Its a cloudy morning and with the temperature rising its already feeling quite close and humid as I step out of the door. Hmm, herring gulls are calling loudly, that’s a little unusual at this time of the year. Part way up the road the reason for all the noisy kerfuffle is revealed. 3 herring gulls are mobbing a buzzard. Its all happening at close quarters, the buzzard trying to flare its claws at its tormentors but constantly giving ground to them. By the time I’ve reached the top of the road and have an uninterrupted view things are changing again. Another buzzard floats effortlessly into the melee. The gulls don’t seem to like this change of odds and swiftly change direction, unwilling to take on 2 buzzards at once.

On the back lane, goldfinch and robin are singing while dunnock and sparrow are foraging where the road surface meets the old hedge. The only singing in the copse today is from woodpigeons. The great tit nest is still devoid of activity, the woodpigeon is off its nest and there’s no activity at the nuthatch nest hole. I suspect I’ve missed my chance to see the nuthatches fledging, they were so close a couple of days ago.

In the park and below one of the huge horse chestnut trees there’s a collection of feathers. Downy feathers, all white and grey.

Handiwork of the sparrowhawk I’ve been hearing so often recently? Seems like there are too many of them to be from the impact of just one kill. Perhaps the sparrowhawk’s favourite plucking post is right above in the horse chestnut? Its definitely worth keeping an eye on.

At the robin spot the resident robin is around, albeit a little reluctantly today as the area is currently overrun with with very active squirrels. She does come down to collect mealworms, but she’s not hanging about, smashing and grabbing, back into cover. Just how fast is she on these forays from the bushes? Faster than the zoom on my camera, I don’t manage to get a shot today.

With appointments to get to later I don’t have as much time on the patch today, so head straight to the black spruce tree and the squirrels…who aren’t there and aren’t appearing quickly from elsewhere in the park when I rattle the bag of nuts either. Still, it gives me time to collect. I do have a bit of a habit of collecting what catches my eye from what flora and fauna have left behind. Right now, with birds starting to moult, there’s plenty of feathers to collect. Crow and woodpigeon feathers are easy to identify, but the last one (all shown above) is new to me. Could it be a buzzard feather? I think it is.

Its too beautiful to leave behind either way, this one is going on display at home.

There’s also the first spruce cones of the season on the ground, not fully grown of course, but the shapes and patterns are fascinating and these are still sticky with sap.

Eventually, after going on a little wander while rattling my bag of nuts, Braveheart squirrel appears and is looking either extremely eager, extremely curious, or both together!

“Focus? Schmocus! I want to do an extreme close up!”

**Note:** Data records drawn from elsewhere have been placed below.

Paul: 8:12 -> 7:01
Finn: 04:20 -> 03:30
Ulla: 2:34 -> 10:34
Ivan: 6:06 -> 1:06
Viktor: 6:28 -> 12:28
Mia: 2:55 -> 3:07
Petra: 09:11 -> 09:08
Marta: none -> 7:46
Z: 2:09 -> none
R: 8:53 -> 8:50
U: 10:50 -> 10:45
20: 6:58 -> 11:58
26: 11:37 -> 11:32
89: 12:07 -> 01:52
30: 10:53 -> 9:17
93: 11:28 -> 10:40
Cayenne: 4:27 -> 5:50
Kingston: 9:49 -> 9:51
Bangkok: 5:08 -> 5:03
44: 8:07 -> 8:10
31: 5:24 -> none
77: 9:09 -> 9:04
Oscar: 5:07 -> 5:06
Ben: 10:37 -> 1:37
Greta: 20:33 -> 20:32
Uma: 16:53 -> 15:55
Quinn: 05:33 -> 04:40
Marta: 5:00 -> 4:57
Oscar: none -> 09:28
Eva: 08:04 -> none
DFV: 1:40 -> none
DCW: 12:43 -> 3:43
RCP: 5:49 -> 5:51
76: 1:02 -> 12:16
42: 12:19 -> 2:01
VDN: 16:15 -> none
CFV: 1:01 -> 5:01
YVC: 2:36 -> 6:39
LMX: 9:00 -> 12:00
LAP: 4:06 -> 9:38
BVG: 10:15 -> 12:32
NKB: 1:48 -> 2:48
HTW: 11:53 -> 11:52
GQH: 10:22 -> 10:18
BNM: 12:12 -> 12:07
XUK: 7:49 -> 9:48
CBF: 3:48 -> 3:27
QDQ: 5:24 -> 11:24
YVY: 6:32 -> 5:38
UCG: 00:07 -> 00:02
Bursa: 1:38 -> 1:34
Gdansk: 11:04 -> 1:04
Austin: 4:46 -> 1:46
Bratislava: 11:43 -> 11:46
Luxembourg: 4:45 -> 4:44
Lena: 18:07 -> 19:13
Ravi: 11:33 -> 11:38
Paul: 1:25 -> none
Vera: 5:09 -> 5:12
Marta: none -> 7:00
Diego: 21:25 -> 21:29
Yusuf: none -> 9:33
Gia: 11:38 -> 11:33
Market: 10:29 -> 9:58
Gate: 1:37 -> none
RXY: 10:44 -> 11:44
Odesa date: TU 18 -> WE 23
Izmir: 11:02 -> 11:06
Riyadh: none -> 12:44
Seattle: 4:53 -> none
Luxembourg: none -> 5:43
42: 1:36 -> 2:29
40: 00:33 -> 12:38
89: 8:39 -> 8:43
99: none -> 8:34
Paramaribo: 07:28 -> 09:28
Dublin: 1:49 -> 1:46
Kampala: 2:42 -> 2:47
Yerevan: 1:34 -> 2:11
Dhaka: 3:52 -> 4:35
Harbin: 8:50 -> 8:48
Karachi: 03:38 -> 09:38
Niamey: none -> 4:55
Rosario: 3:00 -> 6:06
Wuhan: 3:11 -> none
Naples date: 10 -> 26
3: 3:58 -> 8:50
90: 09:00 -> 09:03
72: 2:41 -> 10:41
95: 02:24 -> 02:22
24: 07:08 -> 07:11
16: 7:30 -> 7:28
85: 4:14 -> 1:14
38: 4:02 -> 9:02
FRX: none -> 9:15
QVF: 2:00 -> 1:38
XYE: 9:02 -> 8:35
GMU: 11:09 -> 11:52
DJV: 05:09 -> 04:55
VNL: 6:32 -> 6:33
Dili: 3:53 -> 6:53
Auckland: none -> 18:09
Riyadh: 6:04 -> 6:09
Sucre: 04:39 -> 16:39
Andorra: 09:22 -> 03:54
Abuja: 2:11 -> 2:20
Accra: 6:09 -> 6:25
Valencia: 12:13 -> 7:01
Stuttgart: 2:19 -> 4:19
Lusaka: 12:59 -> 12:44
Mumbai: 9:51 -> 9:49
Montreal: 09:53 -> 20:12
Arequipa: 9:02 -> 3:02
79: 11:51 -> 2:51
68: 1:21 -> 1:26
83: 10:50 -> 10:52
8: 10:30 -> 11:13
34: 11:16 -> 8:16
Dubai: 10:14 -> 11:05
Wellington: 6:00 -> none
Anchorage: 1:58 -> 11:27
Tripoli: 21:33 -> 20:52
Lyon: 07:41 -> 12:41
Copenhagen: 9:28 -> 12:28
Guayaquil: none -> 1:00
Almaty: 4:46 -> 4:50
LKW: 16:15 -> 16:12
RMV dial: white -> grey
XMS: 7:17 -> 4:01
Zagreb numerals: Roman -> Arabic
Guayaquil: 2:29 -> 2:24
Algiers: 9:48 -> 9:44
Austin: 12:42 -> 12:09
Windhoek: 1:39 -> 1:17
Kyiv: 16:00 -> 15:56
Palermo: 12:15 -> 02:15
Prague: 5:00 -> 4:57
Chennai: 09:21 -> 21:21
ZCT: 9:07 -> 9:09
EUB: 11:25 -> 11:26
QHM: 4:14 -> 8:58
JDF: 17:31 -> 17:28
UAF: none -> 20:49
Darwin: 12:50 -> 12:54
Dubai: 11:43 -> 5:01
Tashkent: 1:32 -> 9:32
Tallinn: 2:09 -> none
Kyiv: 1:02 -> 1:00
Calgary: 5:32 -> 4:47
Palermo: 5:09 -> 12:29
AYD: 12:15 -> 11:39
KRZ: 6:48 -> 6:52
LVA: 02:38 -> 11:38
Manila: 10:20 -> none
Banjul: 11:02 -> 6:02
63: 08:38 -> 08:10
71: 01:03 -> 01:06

Its not just Braveheart who turns up today though, there’s also the polite squirrel as well as a new one who’s not come to the tree before. He squats down, both paws crossed across his chest, trying to look innocent. Trying, but the missing section of one of his ears suggests he knows how to look after himself. He gets up to the tree stump and has a good look at me, but doesn’t take a nut yet. His approach is to try and chase Braveheart for his nut instead, so the squirrels are all spinning around the trunk like fireworks.

With the sun over the yard arm and appointments imminent its time to head home.